E jamais estava sozinha. Tanto nas horas ruins, em que qualquer afeto é do tamanho ideal para aquecer a mente torturada e o carinho é o único remédio para confortar o corpo enfraquecido. Como nos momentos cheios de sucesso, em que o único desejo é ter alguém para repartir as alegrias das conquistas e o tempo sempre é escasso para repassar a receita da felicidade.
Habituei-me, ao longo dos meus 20 e poucos anos ou dos mais de 50, a socorrer-me, sempre, de uma categoria humana que atende pelo apelido universal de amigo ou amiga. Não importa o sobrenome, RG e nem o CPF. Porque amigo (a) é simplesmente amigo. Não tem hora do dia ou da noite. Não existe chuva que impeça o socorro ou sol que afaste o consolo. Não vale se é feriado, dia santo ou uma segunda-feira repleta de compromissos. Não tem desculpa a gripe, a febre, o atraso no trabalho, o jogo na Beira-Rio ou no Olímpico, a hora no médico, o happy já marcado antes da sua crise.
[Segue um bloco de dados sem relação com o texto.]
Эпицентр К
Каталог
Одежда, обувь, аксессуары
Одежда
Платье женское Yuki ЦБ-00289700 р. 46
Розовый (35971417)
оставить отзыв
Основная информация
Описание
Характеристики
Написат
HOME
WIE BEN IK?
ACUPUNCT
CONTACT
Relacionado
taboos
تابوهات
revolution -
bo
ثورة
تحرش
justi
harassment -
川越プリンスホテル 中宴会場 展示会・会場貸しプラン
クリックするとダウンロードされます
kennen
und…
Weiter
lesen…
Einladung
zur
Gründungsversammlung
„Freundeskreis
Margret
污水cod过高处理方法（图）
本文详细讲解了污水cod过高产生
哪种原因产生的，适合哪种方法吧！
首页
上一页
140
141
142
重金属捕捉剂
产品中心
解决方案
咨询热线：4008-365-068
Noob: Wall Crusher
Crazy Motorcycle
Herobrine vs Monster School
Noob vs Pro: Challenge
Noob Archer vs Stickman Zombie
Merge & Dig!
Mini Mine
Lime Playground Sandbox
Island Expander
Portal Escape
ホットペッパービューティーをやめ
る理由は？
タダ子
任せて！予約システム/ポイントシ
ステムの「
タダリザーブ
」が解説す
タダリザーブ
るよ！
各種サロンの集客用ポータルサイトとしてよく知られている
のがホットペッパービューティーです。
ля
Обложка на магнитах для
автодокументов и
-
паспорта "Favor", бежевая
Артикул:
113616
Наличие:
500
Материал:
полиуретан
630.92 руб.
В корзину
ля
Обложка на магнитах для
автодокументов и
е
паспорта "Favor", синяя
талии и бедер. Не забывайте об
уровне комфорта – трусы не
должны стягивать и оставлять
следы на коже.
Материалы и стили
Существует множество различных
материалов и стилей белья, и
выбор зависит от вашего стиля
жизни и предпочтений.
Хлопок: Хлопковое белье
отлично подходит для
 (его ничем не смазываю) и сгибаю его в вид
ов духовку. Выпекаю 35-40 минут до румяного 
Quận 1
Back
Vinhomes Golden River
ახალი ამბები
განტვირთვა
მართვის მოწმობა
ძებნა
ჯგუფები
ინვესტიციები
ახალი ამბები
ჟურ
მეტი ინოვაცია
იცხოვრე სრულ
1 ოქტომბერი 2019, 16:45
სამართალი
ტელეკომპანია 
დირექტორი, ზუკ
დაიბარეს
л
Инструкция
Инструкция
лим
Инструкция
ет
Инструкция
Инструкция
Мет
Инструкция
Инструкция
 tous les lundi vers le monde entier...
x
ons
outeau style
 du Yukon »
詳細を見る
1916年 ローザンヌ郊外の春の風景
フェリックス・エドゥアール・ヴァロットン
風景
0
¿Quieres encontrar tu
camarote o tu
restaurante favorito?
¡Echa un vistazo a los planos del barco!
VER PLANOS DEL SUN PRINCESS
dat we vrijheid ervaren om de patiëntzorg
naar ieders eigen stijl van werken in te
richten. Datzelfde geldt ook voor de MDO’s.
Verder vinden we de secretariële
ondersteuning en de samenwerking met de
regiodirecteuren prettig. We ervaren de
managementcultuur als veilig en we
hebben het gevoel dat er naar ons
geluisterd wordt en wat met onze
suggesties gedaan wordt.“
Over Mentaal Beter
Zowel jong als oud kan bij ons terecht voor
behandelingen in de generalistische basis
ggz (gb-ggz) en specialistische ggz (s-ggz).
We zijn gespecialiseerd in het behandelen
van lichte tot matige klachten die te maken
Eles (as) estão sempre prontos atender o nosso chamado. Ou ao meu (talvez porque seja também uma boa amiga). Alguns atendem pelo nome de Jorge ou Edgar e estão invariavelmente acompanhados de uma palavra adequada ao momento, um abraço que serve para toda angústia e um sorriso que espalha qualquer notícia positiva. E têm as Elianas, as Patrícias, as Soninhas, as Carlas, as Anas, Silvanas, Marias e Lessas, e tantas outras que não medem distâncias e nem se intimidam diante de uma tempestade. E nunca economizam em telefonemas, emails ou visitas quando a situação exige.
Neste dia 20 de julho, embora ao longo das minhas colunas aqui no portal eu tenha me revelado avessa às datas tão específicas e com viés comercial, preciso agradecer publicamente tantas pessoas que fazem dos meus dias e noites, períodos especiais e surpreendentes de superação. Necessito confessar que nem toda dor é infinita se temos um amigo (a) por perto, mesmo que seja virtual. Devo admitir que o chope no fim da tarde tem um sabor muito especial se é acompanhado de uma conversa amiga. E que aquela sessão de cinema é inesquecível se a amiga está ao lado. Assim como o futebol, a balada, o choro, a tristeza.
Tenho amigos especiais. E eles não ignoram o papel de destaque que têm na minha vida. Tenho amigas de todos os cantos do Brasil. A cigana do Pará, a sempre inesquecível Adriana, hoje em Fortaleza, e tantas daqui: as gurias da Saudosa, da Confraria de Brasília, da Prefeitura, das poesias e de outros locais. E os amigos na família, que nem precisavam ser amigos e ainda assim o são.
No Dia do Amigo, deixo o meu abraço a todos que caminham ao meu lado e tornam a minha jornada menos insuportável, pesada, desgastante, e alegram os meus momentos felizes. E um beijo especial e cheio de saudades ao meu irmão Dedé, Dédi ou Luli, que me deixou em 2003 e ainda hoje é meu grande amigo, e à minha mãe Mirthô, que partiu em 4 de julho deste ano, e foi a minha primeira amiga.